(1925 – 2000)
The poet Charles Olson said, “Art is the only true twin life has.” Walter’s art and life were indistinguishable and he lived the one as he practiced the other. And vice versa.
- Robert Creeley
Walter Chappell (1925 – 2000) is known for intensely provocative photographs of the human body, landscapes, and his Metaflora photographs of the auras of plant and spiritual objects.
Soon after we opened a photography space in Santa Fe, New Mexico, we heard through Dick Thibideau, a wonderful man who ran a motel/hostel and was our single source of archival mat board, that the photographer Walter Chappell was living in Northern New Mexico. Dick was willing to arrange a meeting for us with Walter at the motel in the beautiful village of Pilar, on the Rio Grande.
Having known the work of Walter Chappell, mostly through past issues of Aperture Magazine and by reputation, we were amazed to hear that somebody of his renown and stature within the photography world was living so close to Santa Fe and it seemed that this was not common knowledge. With excitement we made our trip up to Pilar to meet with Walter for an afternoon. Entering a darkened motel room, work laid out on the bed, we immediately felt Walter’s intensity, kindness, and deep spiritual nature. Of course, this carried through to the photographs he showed us, the stories he told and the conversations that began that afternoon and spanned approximately the next 20 years.
From that day forward there was never a moment that we spent with Walter that wasn’t both challenging and in ways, enlightening at the same time. There are many stories written and told about Walter’s unique life style and chosen approaches to living. But beyond all the related narratives, it must be said that Walter stands out as one of the 20th century’s important photographers. From his innovative and ground breaking works dealing with the human form in the 50′s through the spiritually charged Metaflora images, Walter was always pushing the boundaries of photographic “seeing”.
One of our greatest experiences as gallerists was sequencing the photographs for an exhibition of Walter’s work. It is said that one of the definitions of great art is that it can both transcend time and subject matter. This was true for Walter’s work. We were amazed on that afternoon that photographs as varied as nudes, water studies, rock abstractions, and Metaflora’s hung seamlessly irrespective of dates or subjects. His vision, like his life, is both unique and transcendent. Although trying at times, we were pleased and honored to have counted Walter as friend and colleague.

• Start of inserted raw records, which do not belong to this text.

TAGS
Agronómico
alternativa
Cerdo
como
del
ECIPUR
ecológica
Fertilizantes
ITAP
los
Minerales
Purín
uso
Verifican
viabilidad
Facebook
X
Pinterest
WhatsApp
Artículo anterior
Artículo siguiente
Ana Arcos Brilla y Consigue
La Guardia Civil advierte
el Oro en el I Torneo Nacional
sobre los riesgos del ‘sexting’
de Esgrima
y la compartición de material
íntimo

From 1957-1958, he studied with Minor White in Rochester, New York, and introduced White to the teachings of Gurdjieff and Ouspensky. Together they published a series of articles in Aperture on reading the hidden meaning of things through photographs. Chappell was curator of exhibitions and prints at the George Eastman House from 1957-1961 and helped establish the Association of Heliographers, a cooperative photography gallery on Madison Avenue.
Walter Chappell lived in New Mexico at various times in his life: the 60′s, the 80′s and then back again in the 90′s where he lived in his wonderful home in El Rito, New Mexico until his death in 2000.